Mitochondrial p32 is a critical mediator of ARF-induced apoptosis - PubMed (original) (raw)
Mitochondrial p32 is a critical mediator of ARF-induced apoptosis
Koji Itahana et al. Cancer Cell. 2008 Jun.
Abstract
The shared exon 2 of the p14ARF-p16INK4a locus is frequently mutated in human cancers. However, in contrast to the exon 1beta-encoded N-terminal half of ARF, the function of the exon 2-encoded C-terminal half of ARF has been elusive. Here, we report that the mitochondrial protein p32/C1QBP binds the ARF C terminus. We show that p32 is required for ARF to localize to mitochondria and induce apoptosis, and that ARF mutations specifically disrupting p32 binding can impair both of these functions. Wild-type ARF, but not a p32-binding-deficient ARF mutant, localizes to mitochondria, reduces mitochondrial membrane potential, and sensitizes cells to p53-induced apoptosis. These findings provide a potential explanation for the frequent human cancer mutations targeting the ARF C terminus.
Figures
Figure 1. ARF Interacts with p32
(A) Identification of ARF binding proteins by mass spectrometry. Extracts from U2OS cells infected with adenovirus expressing GFP or ARF were immunoprecipitated with an anti-ARF antibody, resolved by SDS-PAGE, and visualized by silver staining. Peptide bands unique to samples infected with Ad-ARF were subjected to mass spectrometry. ARF, p32, B23 (a known ARF-binding protein), and IgG heavy and light chains (IgG-H and IgG-L) are indicated. (B) Direct interaction between p32 and ARF. Full-length p32 and ARF were in vitro translated in the presence of 35S-methionine. Equal amounts of p32 protein were incubated with (+) or without (−) ARF followed by immunoprecipitation with an anti-ARF antibody. The resulting ARF immunoprecipitates were separated by SDS-PAGE and visualized by autoradiography. (C) Coimmunoprecipitation (co-IP) of endogenous ARF with ectopically expressed p32. H1299 cells (p53-negative, ARF-positive) were transfected with Myc-p32 plasmid for 2 days, and cell extracts were immunoprecipitated with anti-Myc antibody. Western blotting was performed with anti-Myc and anti-ARF antibodies. Loading control represents 10% of cell lysate used for co-IP. (D) Co-IP of endogenous p32 with ectopically expressed ARF. Extracts from U2OS cells infected with Ad-ARF were immunoprecipitated with anti-ARF antibody. Western blotting was performed with anti-ARF and anti-p32 antibodies. Loading control represents approximately 10% of cell lysate used for co-IP. (E) Co-IP of ARF with p32from Raji cells. Cell extracts from Raji (Burkitt's lymphoma, expressing endogenous ARF and p32) cells were immunoprecipitated with anti-ARF antibody and blotted with anti-p32 and anti-ARF antibodies. HL60 (leukemia, ARF-negative) cells served as a negative control. (F) Increased ARF-p32 interaction following actinomycin D treatment. H1299 cells were treated with (+) or without (−) 5 nM actinomycin D for 36 hr. Cell extracts were immunoprecipitated with anti-ARF antibody and blotted with anti-p32 and anti-ARF antibodies. Extracts from U2OS (ARF-negative) cells served as a negative control. Loading control represents approximately 10% of cell lysate used for co-IP.

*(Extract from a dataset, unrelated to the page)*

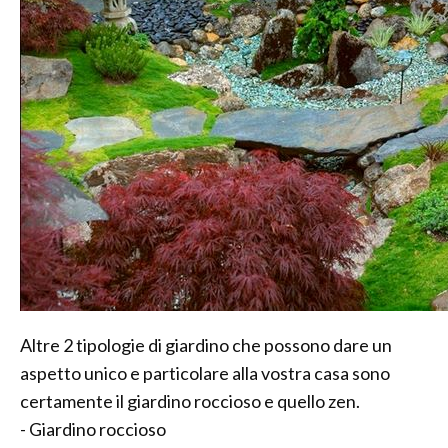
Altre 2 tipologie di giardino che possono dare un
aspetto unico e particolare alla vostra casa sono
certamente il giardino roccioso e quello zen.
- Giardino roccioso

Figure 2. p32 Is Critical for a Subset of ARF to Localize to Mitochondria
(A) Mitochondrial localization of endogenous ARF. p53-negative H1299 and HCC1937 cells, and _p53_−/− MEFs were either prepared as SDS lysates (Total) or separated into cytoplasmic (Cyto) and mitochondrial (Mito) fractions. Equal amounts of protein were loaded in each lane. The membrane was blotted with antibodies to p14ARF, p19Arf, p32, mt-Hsp70 (mitochondrial heat shock protein 70, a mitochondrial protein marker), Histone H3 (a nuclear protein marker), and Actin (a cytoplasmic protein marker). (B) Downregulation of p32 by siRNA inhibits ARF mitochondrial localization. H1299 and HCC1937 cells were transiently transfected with a scrambled siRNA (si-Scr) or a p32 siRNA (si-p32) for 3 days. The cells were then isolated for mitochondrial fractions and analyzed by western blotting with indicated antibodies. (C) Downregulation of p32 by siRNA inhibits localization of oncogenic Myc-induced mouse p19Arf to mitochondria. Freshly prepared wild-type MEFs were infected with retrovirus carrying either no insert (pBabe) or oncogenic c-Myc (pBabe-Myc) and selected with puromycin for 3 days. The cells were then transiently transfected with scrambled siRNA (si-Scr) or p32 siRNA (si-p32) for 3 days. Total cell lysates and mitochondrial fractions were prepared and analyzed by western blotting with indicated antibodies.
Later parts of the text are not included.